Ñandeva ekuéry. “Todos os que somos nós”. É assim que os guarani mbya se reconhecem coletivamente. Sua identidade é marcada pelo uso atual ou antepassado de tambeao (um tipo de veste de algodão), por seus hábitos alimentares e sua língua. Ser mbya é principalmente falar mbya. Estima-se que haja cerca de 7 mil falantes desta variação do guarani no país habitando comunidades na faixa litorânea que se estende do Espírito Santo ao Rio Grande do Sul. No final do ano passado, o mbya foi reconhecido pelo Iphan como Referência Cultural Brasileira, junto com o talian (idioma de imigração falada no sul) e o asurini do trocará (oriundo de povos às margens do rio Tocantins). Estas são as primeiras línguas inscritas no Inventário Nacional da Diversidade Linguística.

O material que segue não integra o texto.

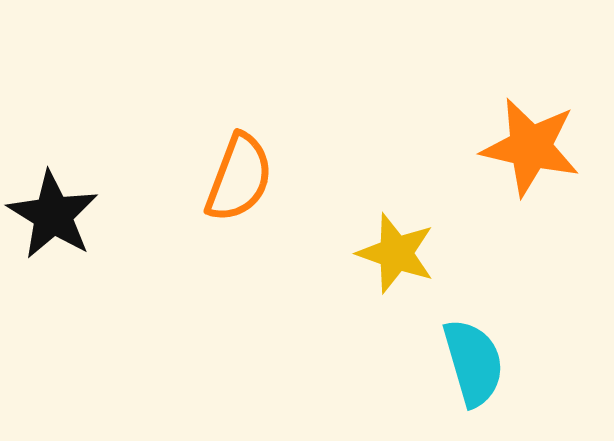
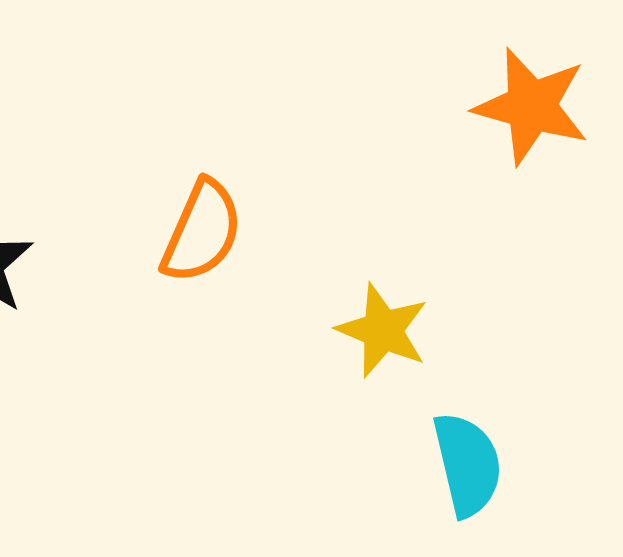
orange star: (530, 147) -> (531, 106), moved

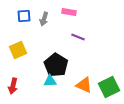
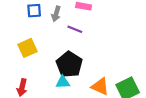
purple line: (78, 37) -> (75, 29), moved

Giovana Pereira, funcionária do Departamento do Patrimônio Imaterial do Iphan, diz que a intenção do Inventário é “entender o Brasil como um país multilíngue”, ajudando a dar visibilidade a algumas culturas, para evitar que desapareçam com o tempo. A historiadora acrescenta que a ideia “também é mapear, conhecer as demandas, ver que tipo de ações podem ser realizadas nessas comunidades” – incluindo apoio financeiro a alguns projetos, embora isso ainda não tenha sido colocado no papel.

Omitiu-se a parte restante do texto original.